Die zivilisierten Ukrainer standen dem wilden und hemmungslosen nördlichen Nachbarn gegenüber – mit seinen Moskauer Kämpfen des Jahres 1993, den Zusammenstößen auf dem Manegenplatz [2010] und den Ausschreitungen in Birjulowo [2013].

Doch dann geschah der zweite Maidan. Ein Maidan der Barrikaden und der Molotow-Cocktails, die bereits zum Gegenstand unseres Stolzes wurden.

Die gleichen Experten und Meinungsführer begannen zu unterstreichen, dass die Erfolgsquote des Volksprotests von der Bereitschaft zu gewaltsamen Handlungen abhängt. Sich dabei auf die Erfahrung der Rumänen, die den verhassten Ceaușescu stürzten, der Libyer, die den Diktator Gaddafi besiegten und andere Kämpfer der Freiheit berufend. Und über die nationale Mentalität, die traditionelle ukrainische Hartnäckigkeit, Unversöhnlichkeit und den Kampfgeist räsonierend.

Und die kompromisslosen Ukrainer standen, versteht sich, dem feigen und unterwürfigen nördlichen Nachbarn gegenüber – mit seiner liberalen Opposition, die sich ohne Widerstand von den Omon [russische Polizeisondereinheit, A.d.Ü.] in die Gefängnisbusse stecken lässt.

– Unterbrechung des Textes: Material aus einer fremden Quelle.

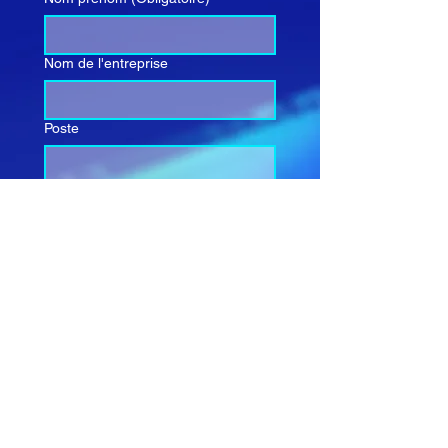
Nom de l'entreprise
Poste
E-mail
(Obligatoire)
Rédigez un message
Envoyer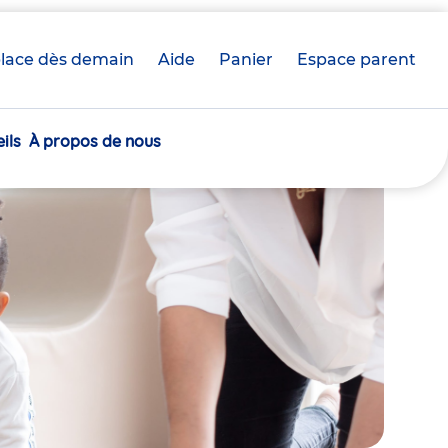
lace dès demain
Aide
Panier
crèche(s)
Espace parent
sélectionnée(s)
ils
À propos de nous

Eine neue Maidan-Formel wurde abgeleitet und als etwas komplett offensichtliches begrüßt. Und niemanden störte die Tatsache, dass sie komplett der Formel widerspricht, die im Verlaufe des vorherigen Jahrzehnts propagiert wurde. Alle vorherige Theoretisierung wurde einfach vergessen.

Auf Wunsch kann man die heutigen Straßenaktionen mit dem ersten wie auch mit dem zweiten Maidan vergleichen.

Einerseits bleibt der Protest bisher gewaltfrei, andererseits fordern die Demonstranten mit ihrem Gewaltpotenzial heraus. Ähnlich beiden Maidanen, vermochte die Aktion gegen die „Steinmeier-Formel“ es sehr verschiedene Leute zu vereinen.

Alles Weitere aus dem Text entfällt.